Difficile de définir ce livre qui n’entre dans aucune catégorie, ou plutôt dans plusieurs. Tout à la fois roman policier, fantastique et autobiographique, il mêle les descriptions réalistes et les réminiscences proustiennes. On retrouve dans Le retour du Bouddha l’univers très personnel de l’auteur des Chemins nocturnes. Dans le Paris des années 1930 éclairé par les réverbères évoluent des personnages étranges, exilés russes excentriques et alcooliques, déclassés, miséreux et marginaux des bas-quartiers… L’auteur les décrit avec une profonde empathie et résume ainsi leur existence tragique : « les courses, l’alcool, la morphine, la prison, la syphilis, la mendicité, la triste débauche dans la crasse, les maladies et l‘épuisement physique, la perspective quotidienne de la mort dans la rue et l’absence totale d’espoir même illusoire d’une quelconque amélioration. » Le narrateur, jeune étudiant, rencontre au jardin du Luxembourg l’un d’eux, un vieux clochard russe à qui il donne dix francs. Deux ans plus tard, il le retrouve, devenu méconnaissable, riche rentier par l’effet d’un héritage inattendu. Lorsque celui-ci est trouvé mort, assassiné, le narrateur est accusé du meurtre. Seule la présence d’une statuette de Bouddha - d’où le titre - permet de le disculper et de trouver le coupable.

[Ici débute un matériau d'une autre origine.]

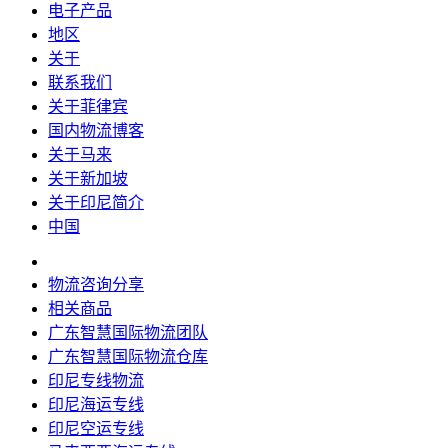
电子产品
地区
关于
联系我们
关于菲律宾
国内物流博客
关于马来
关于新加坡
关于印尼简介
中国
物流咨询分享
相关商品
广东智慧国际物流团队
广东智慧国际物流仓库
印尼专线物流
印尼海运专线
印尼空运专线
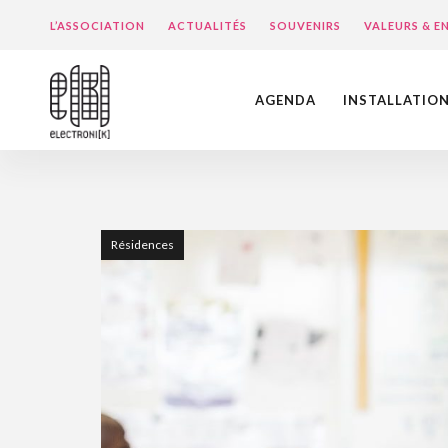
L’ASSOCIATION
ACTUALITÉS
SOUVENIRS
VALEURS & 
AGENDA
INSTALLATIO
Résidences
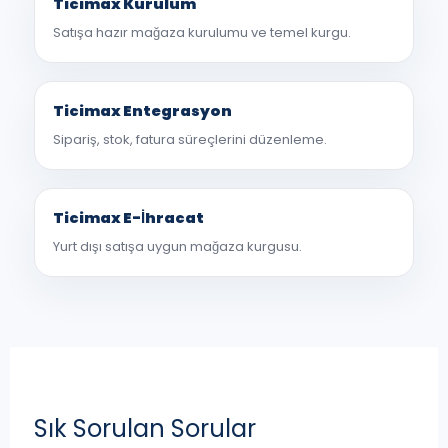
Ticimax Kurulum
Satışa hazır mağaza kurulumu ve temel kurgu.
Ticimax Entegrasyon
Sipariş, stok, fatura süreçlerini düzenleme.
Ticimax E-İhracat
Yurt dışı satışa uygun mağaza kurgusu.
Sık Sorulan Sorular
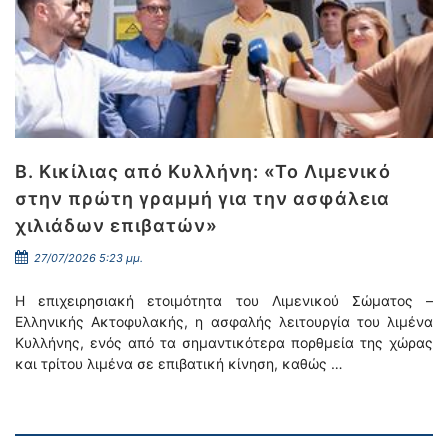
Β. Κικίλιας από Κυλλήνη: «Το Λιμενικό
στην πρώτη γραμμή για την ασφάλεια
χιλιάδων επιβατών»
27/07/2026 5:23 μμ.
Η επιχειρησιακή ετοιμότητα του Λιμενικού Σώματος –
Ελληνικής Ακτοφυλακής, η ασφαλής λειτουργία του λιμένα
Κυλλήνης, ενός από τα σημαντικότερα πορθμεία της χώρας
και τρίτου λιμένα σε επιβατική κίνηση, καθώς …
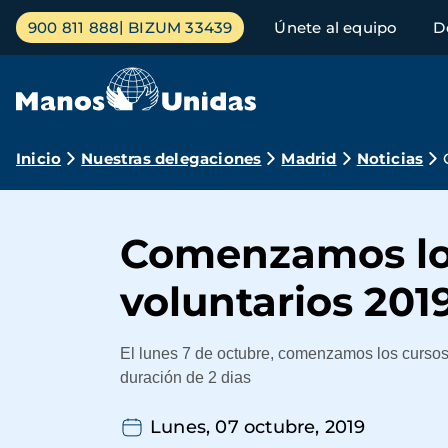
Pasar
Menú
900 811 888
BIZUM 33439
Únete al equipo
D
al
principal
contenido
principal
Ruta
Inicio
Nuestras delegaciones
Madrid
Noticias
de
navegación
Comenzamos los
voluntarios 201
El lunes 7 de octubre, comenzamos los curso
duración de 2 dias
Lunes, 07 octubre, 2019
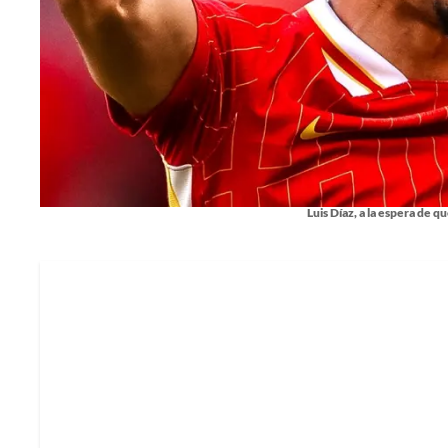
Luis Díaz, a la espera de qu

Certes, il y a meurtre et enquête, mais l’intrigue est vite élucidée et l’intérêt du livre réside davantage dans l’atmosphère créée. Au coeur du roman il y a le sentiment d’instabilité - éprouvé bien sûr par l’auteur, lui-même exilé, dont la vie a été bouleversée par la révolution bolchevique. Le narrateur, au bord de la folie, est en proie à des hallucinations où réalité et imaginaire se mêlent, où passé, présent et futur se télescopent de manière troublante : « L’espace dans lequel se déroulait mon existence était dénué, à mes yeux, de contours clairement définis et en quelque sorte définitifs, il n’avait rien de constant. » Le réel se transforme, les êtres se métamorphosent, les vies basculent sous l’effet du hasard ou du destin. L’assassin lui-même n’est finalement qu’une victime pitoyable que la société élimine : « et enfin, après la prison, l’air froid d’une aube automnale, la passerelle menant à la guillotine, un peu de rhum et une cigarette avant la mort.» Les amours passées renaissent et le narrateur part à la recherche de Catherine, fantôme du passé qui resurgit. La phrase sinueuse de Gazdanov, à l’image de cette réalité mouvante, suit l’esprit du narrateur : « Ce flot de pensées, d’images et de mots qui mêlaient les temps et les genres avec une liberté inouïe. » Il faut accepter de se laisser emporter par cette écriture inventive et personnelle.
Journal d’un fou, peinture des bas-fonds, plaidoyer contre la peine de mort, histoire d’amour… Le retour du Bouddha est tout cela et surtout l’oeuvre d’un authentique écrivain.
Le retour du Bouddha, Gaïto Gazdanov, traduit du russe par Chantal Lebrun Kéris, Viviane Hamy, 2002, 192 pages.